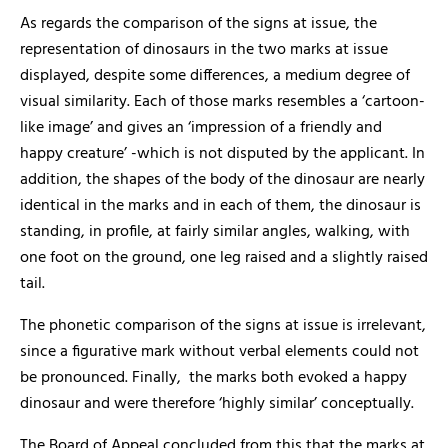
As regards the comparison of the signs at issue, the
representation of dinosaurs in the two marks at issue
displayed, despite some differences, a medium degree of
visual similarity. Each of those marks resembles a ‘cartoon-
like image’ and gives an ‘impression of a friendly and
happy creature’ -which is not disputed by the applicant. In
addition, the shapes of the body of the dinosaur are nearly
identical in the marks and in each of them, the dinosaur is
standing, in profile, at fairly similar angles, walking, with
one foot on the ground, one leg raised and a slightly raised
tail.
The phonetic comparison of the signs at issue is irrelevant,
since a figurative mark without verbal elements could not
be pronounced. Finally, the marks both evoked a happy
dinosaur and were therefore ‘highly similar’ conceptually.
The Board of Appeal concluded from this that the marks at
---
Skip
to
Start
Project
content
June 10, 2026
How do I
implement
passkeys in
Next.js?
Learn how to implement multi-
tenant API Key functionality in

[About this task]
Could you return exactly the stretch of the data above that starts at the line with "As regards the" and ends at the line with "dinosaur and were", both lines included?

[Answer for this exercise]
As regards the comparison of the signs at issue, the
representation of dinosaurs in the two marks at issue
displayed, despite some differences, a medium degree of
visual similarity. Each of those marks resembles a ‘cartoon-
like image’ and gives an ‘impression of a friendly and
happy creature’ -which is not disputed by the applicant. In
addition, the shapes of the body of the dinosaur are nearly
identical in the marks and in each of them, the dinosaur is
standing, in profile, at fairly similar angles, walking, with
one foot on the ground, one leg raised and a slightly raised
tail.
The phonetic comparison of the signs at issue is irrelevant,
since a figurative mark without verbal elements could not
be pronounced. Finally, the marks both evoked a happy
dinosaur and were therefore ‘highly similar’ conceptually.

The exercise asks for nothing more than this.